Tom Jenkinson, known by the moniker of Squarepusher, has returned with this very special edition of his debut album Feed Me Weird Things.
Originally released in 1996, the album features 16 recordings that he produced whilst studying Fine Art at Chelsea College of Art and Design. It’s soaked in 90’s rave scene nostalgia, stylistically jumping from drill’n’bass to drum’n’bass to dub to jazz. Jenkinson is certainly not afraid of pushing boundaries in electronic music, but he does so in a masterfully maverick fashion.
The album could easily just be a mind-boggling mix of screaming basslines, drumbeats and bluesy jazz. However, Squarepusher’s tonal ability to fuse beautiful melodies with heavy percussion is really what sets his music apart. Tundra, the second track on the album, is a shining example of such work, featuring haunting synths and cello strings that are met with a hard step beat, inspired by Plug’s Military Jazz.
The opening track, Squarepusher Theme, is testament to Squarepusher’s signature use of jazz chord progression.
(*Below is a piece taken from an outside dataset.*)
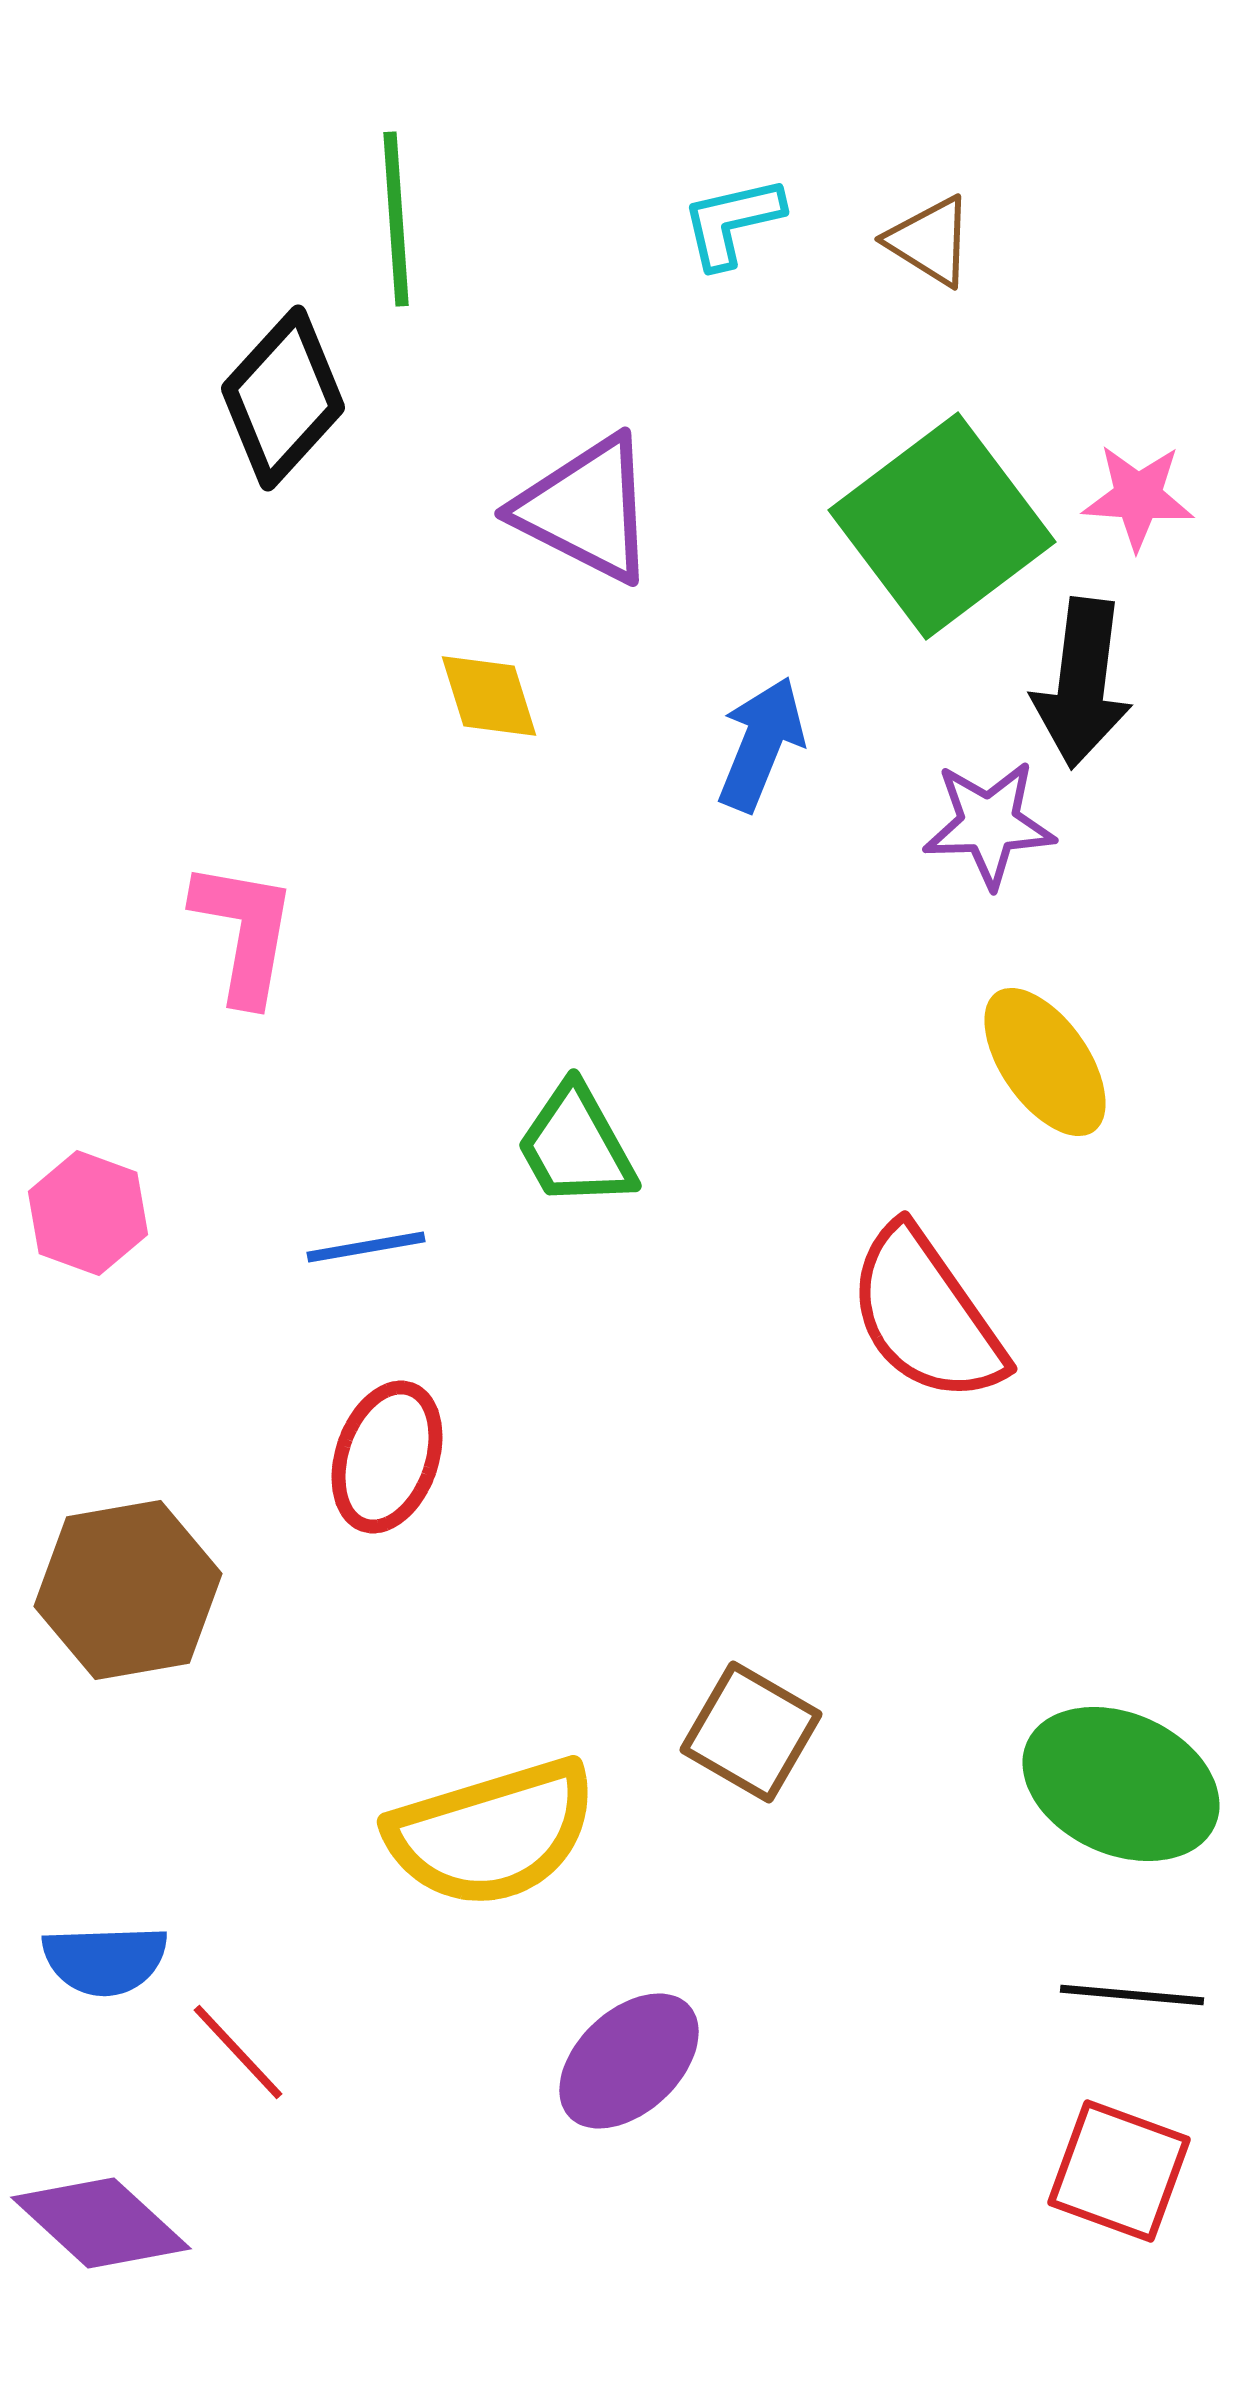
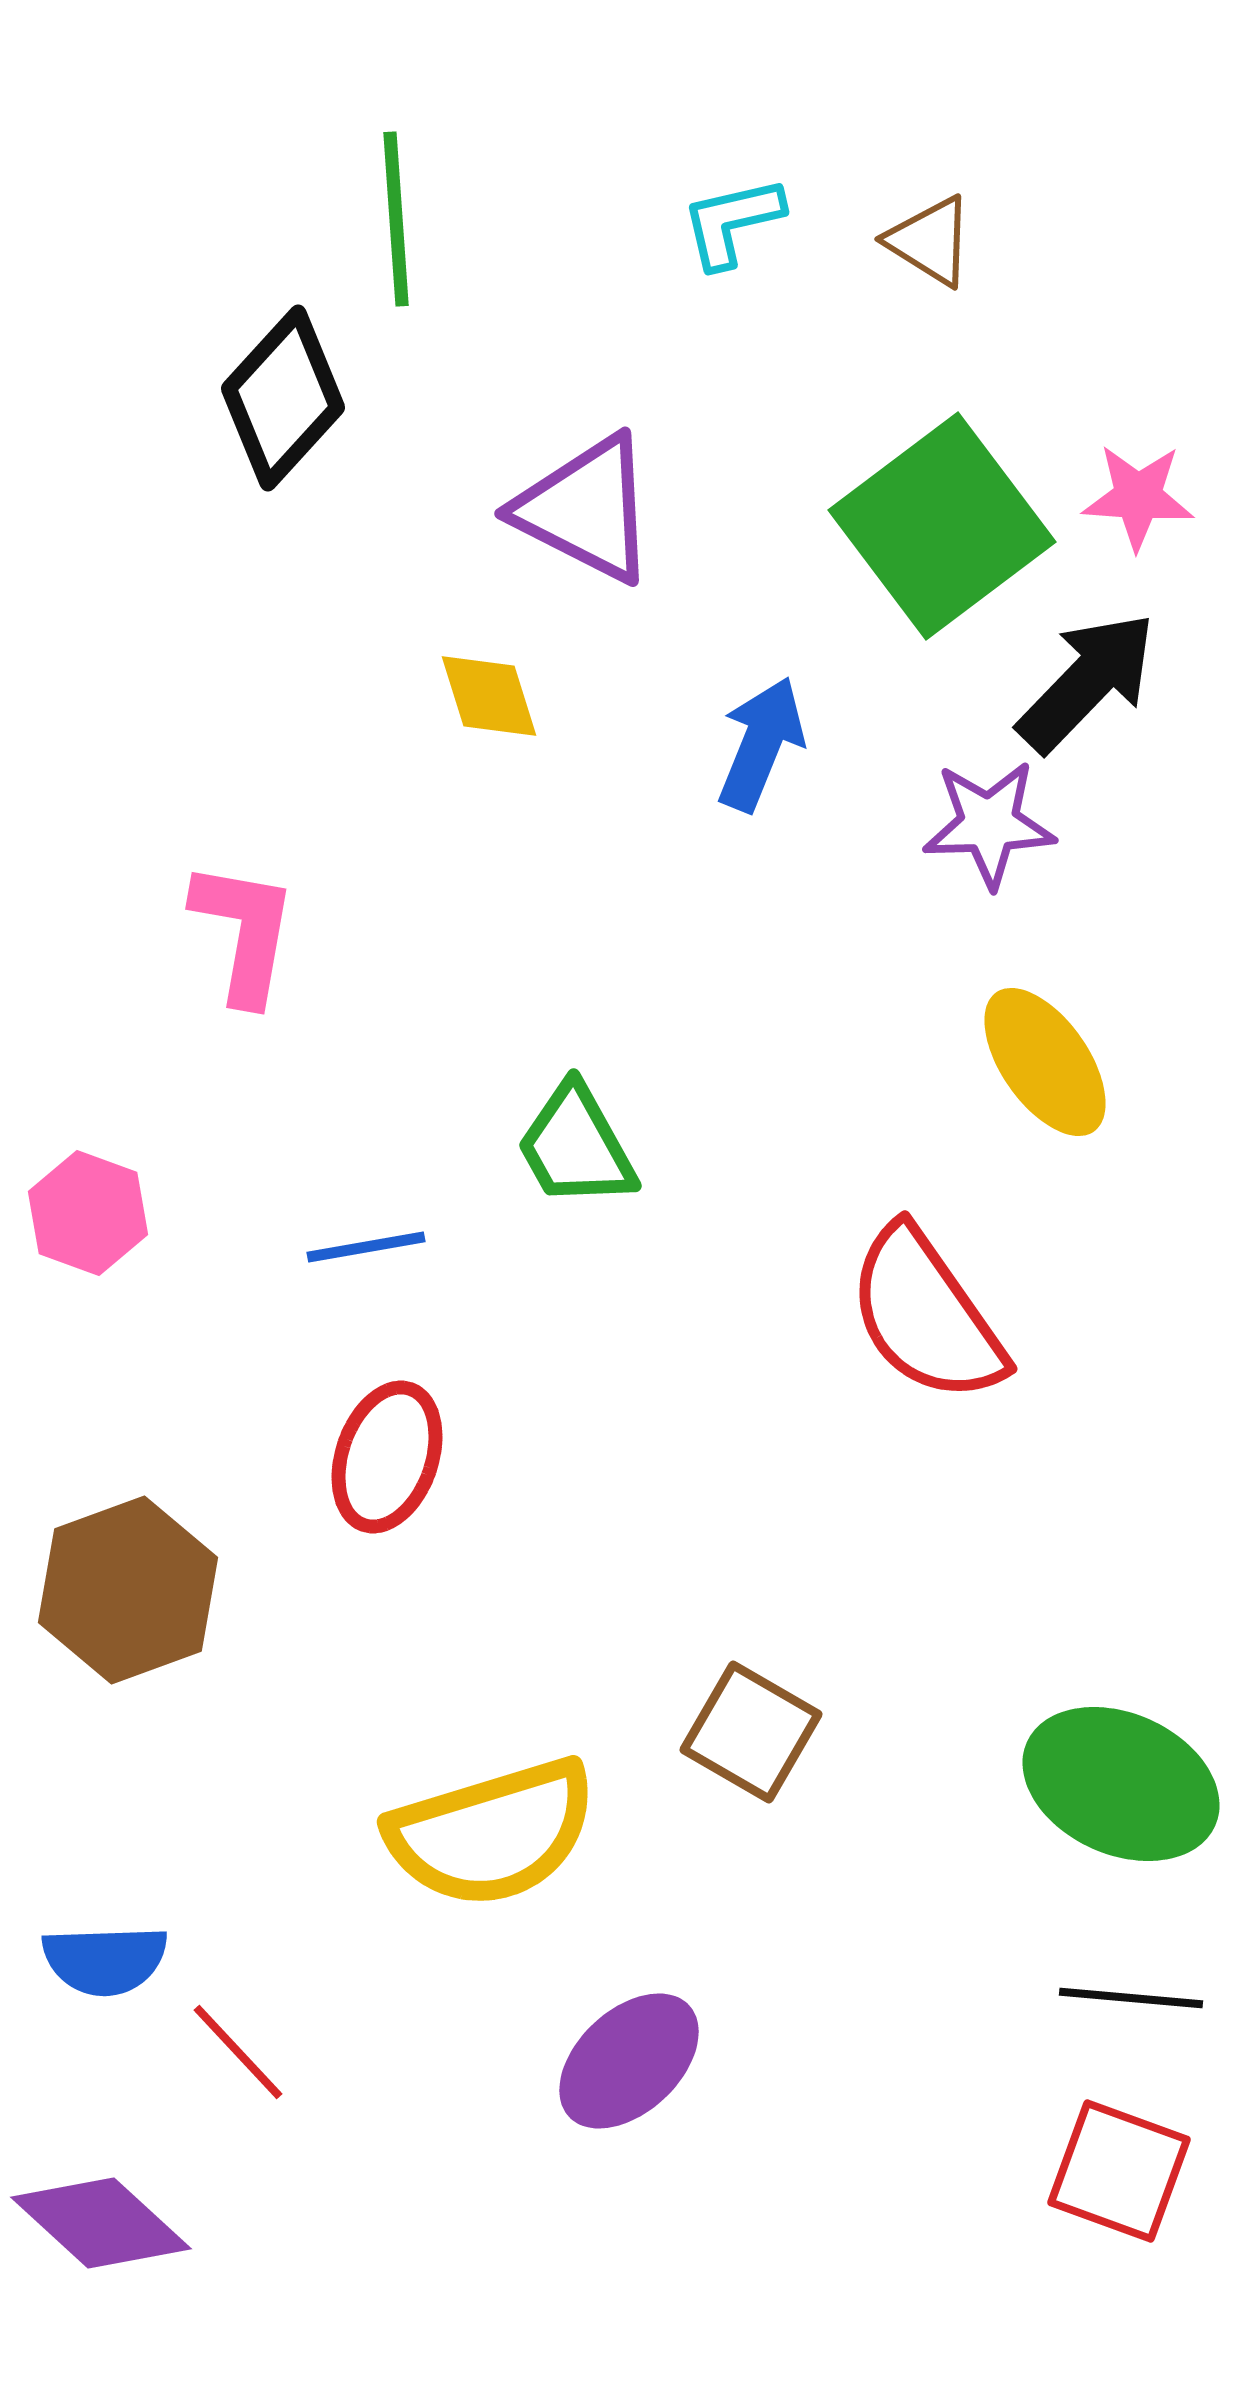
black arrow: moved 5 px right, 1 px up; rotated 143 degrees counterclockwise
brown hexagon: rotated 10 degrees counterclockwise
black line: moved 1 px left, 3 px down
It’s free-spirited and infectious, combining acoustic guitar chords, bluesy bass lines and syncopated drumbeats. The Swifty is a really interesting mix of dub and jazz, layered with sultry snares and intermittent electronic keyboard plays which progress into a gentle jazz bass instrumental. Dimotane Co takes a different path with Squarepusher completely removing any experimental jazz element. It’s a fierce underground club piece and the distortion of sound accompanied by alternating breakbeats feels incredibly visceral. Goodnight Jade, named after Tom’s then girlfriend, is the most gentle and stripped back (by Squarepusher’s standards) track on the album, with a soft synth melody paired with gentle percussion.
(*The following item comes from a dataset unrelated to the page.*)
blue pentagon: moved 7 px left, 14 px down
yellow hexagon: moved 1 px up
The following track, Theme from Ernest Borgnine, is a reference to one of Borgnine’s acting roles and feels like the showstopper on the album. Like Tundra, it opens with a striking sci-fi melody before being joined by the familiar drill’n’bass drum breaks. The piece launches into a future garage sound in the second half, with a demented bass line temporarily breaking the melody.
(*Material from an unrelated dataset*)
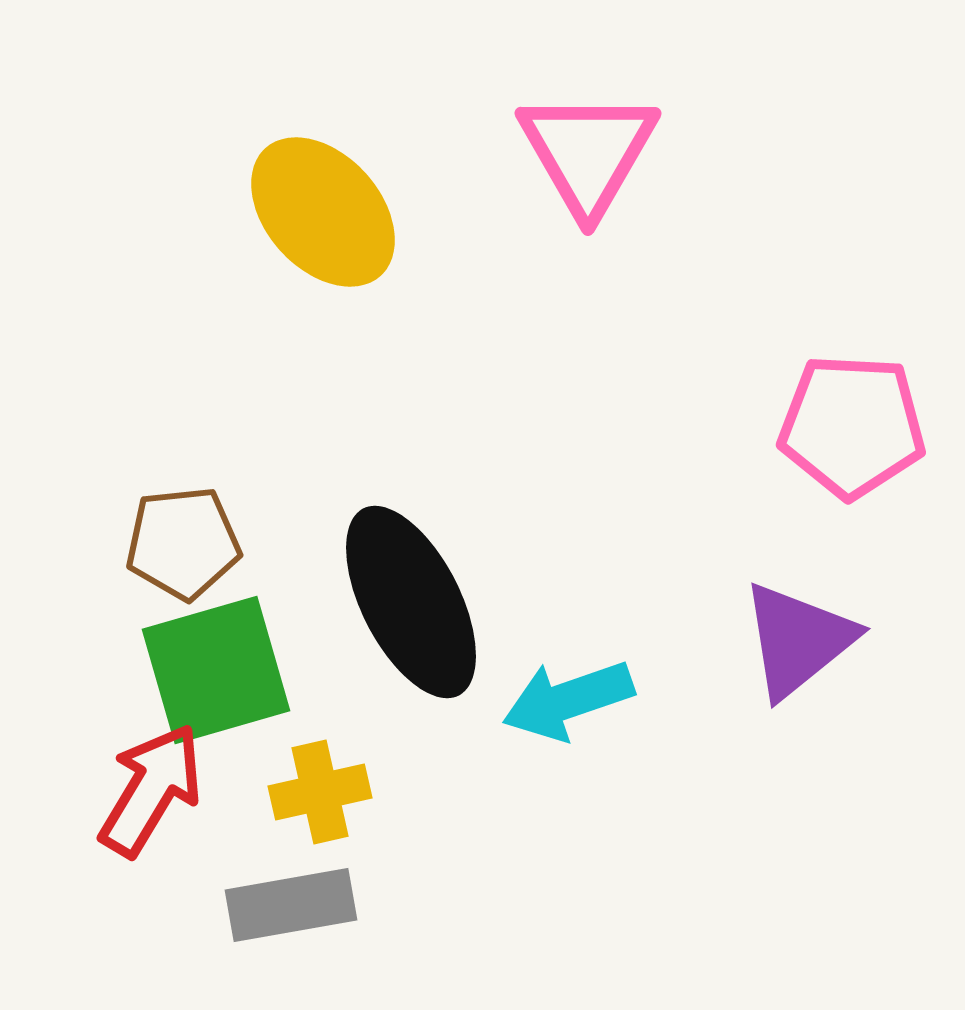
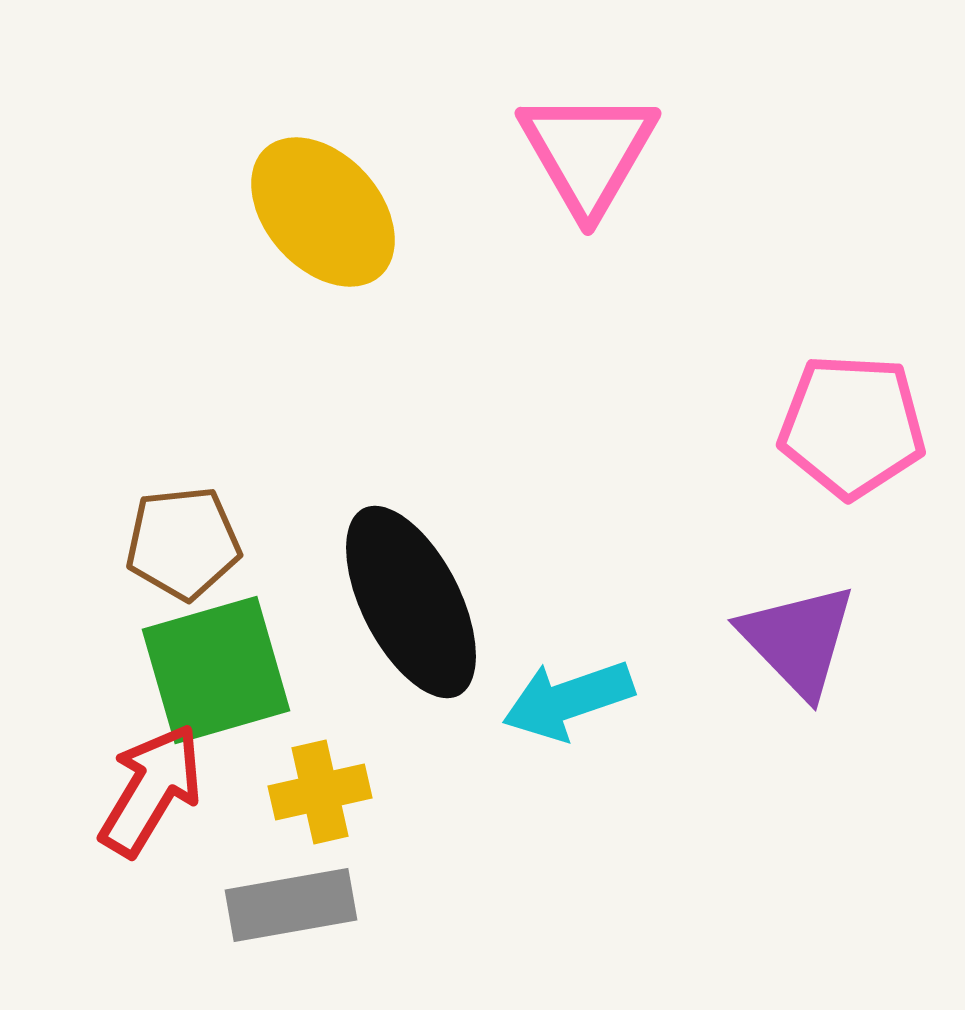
purple triangle: rotated 35 degrees counterclockwise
Although there are elements of the album that are heavily influenced by the 90’s rave scene era, there are distinct moments that sound like no one else but Squarepusher. For example, the intricacy of Windscale 2 is mesmerising, filled with unique sounds that were created through various techniques, including rubbing a coin on the G-string of a Tokai bass. Kodack is another track that depicts the creative complexity of Squarepusher, an impressively rhythmic concoction of detuned violin strings, fretless jazz bass and rolling drumbeats.
There’s no doubt that Squarepusher is a risk-taker when it comes to music, but this approach has served him immensely well in this album. Feed Me Weird Things is a warm welcome into Squarepusher’s wonderfully twisted world.